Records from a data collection
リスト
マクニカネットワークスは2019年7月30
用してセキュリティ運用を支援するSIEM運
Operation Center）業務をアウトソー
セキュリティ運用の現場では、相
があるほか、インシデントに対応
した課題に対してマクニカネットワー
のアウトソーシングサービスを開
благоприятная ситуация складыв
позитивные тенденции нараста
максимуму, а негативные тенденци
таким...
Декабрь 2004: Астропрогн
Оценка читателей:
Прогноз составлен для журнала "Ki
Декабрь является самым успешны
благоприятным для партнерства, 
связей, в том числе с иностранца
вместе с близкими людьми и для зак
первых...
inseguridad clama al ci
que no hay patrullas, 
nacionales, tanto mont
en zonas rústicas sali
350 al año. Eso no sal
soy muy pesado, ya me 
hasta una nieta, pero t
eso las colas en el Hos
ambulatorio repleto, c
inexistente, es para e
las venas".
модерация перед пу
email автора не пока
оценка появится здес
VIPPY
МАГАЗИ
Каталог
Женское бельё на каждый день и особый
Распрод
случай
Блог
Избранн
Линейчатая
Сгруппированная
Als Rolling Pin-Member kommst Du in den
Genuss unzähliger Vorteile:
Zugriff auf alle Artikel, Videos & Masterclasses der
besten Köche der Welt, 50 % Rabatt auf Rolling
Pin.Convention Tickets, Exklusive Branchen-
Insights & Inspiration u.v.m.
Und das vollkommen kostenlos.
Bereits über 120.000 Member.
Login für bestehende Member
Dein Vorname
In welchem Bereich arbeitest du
---
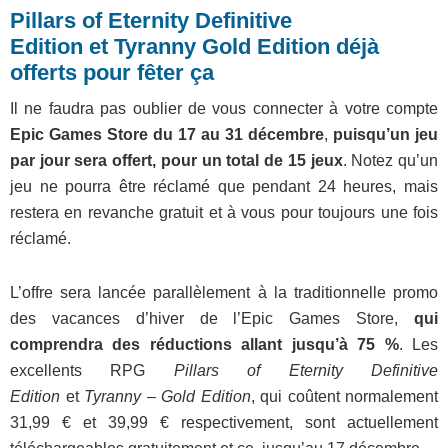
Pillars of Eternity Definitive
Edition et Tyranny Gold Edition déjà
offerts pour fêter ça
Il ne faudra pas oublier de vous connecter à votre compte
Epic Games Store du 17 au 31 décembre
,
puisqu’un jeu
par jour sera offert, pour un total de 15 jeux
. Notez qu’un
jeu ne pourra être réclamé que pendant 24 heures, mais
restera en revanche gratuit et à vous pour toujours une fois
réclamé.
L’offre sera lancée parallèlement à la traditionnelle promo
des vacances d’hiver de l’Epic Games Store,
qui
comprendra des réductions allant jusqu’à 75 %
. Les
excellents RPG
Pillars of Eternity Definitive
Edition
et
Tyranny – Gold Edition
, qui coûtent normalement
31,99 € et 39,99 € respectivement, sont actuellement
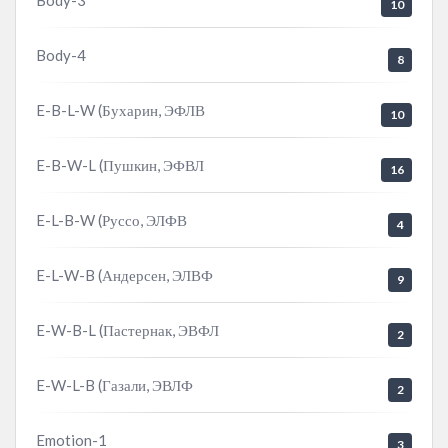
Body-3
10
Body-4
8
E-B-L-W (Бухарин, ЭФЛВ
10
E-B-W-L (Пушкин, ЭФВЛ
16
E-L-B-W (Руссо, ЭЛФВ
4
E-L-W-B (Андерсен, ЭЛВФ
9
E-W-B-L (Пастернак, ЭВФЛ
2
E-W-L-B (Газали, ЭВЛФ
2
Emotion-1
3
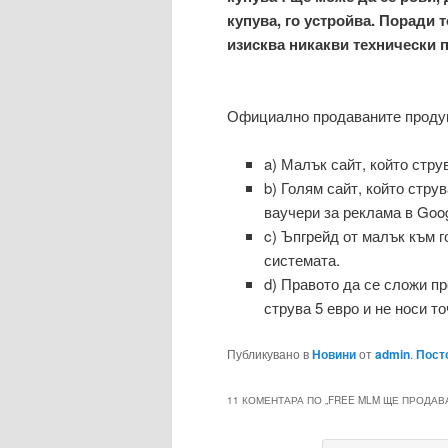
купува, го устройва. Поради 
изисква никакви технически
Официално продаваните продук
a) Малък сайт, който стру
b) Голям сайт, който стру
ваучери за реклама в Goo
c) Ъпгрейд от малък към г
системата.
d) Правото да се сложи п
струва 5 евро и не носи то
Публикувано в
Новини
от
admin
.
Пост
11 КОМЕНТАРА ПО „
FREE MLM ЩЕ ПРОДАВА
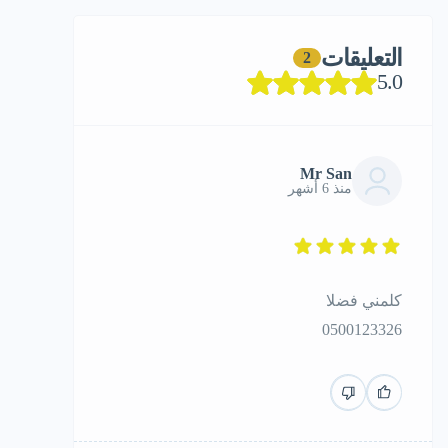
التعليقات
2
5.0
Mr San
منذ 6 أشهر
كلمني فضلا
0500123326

**Exercise objective**
For this exercise, find all lines in the records containing the word "сайт" and copy them.

**Reply to the exercise**
a) Малък сайт, който стру
b) Голям сайт, който стру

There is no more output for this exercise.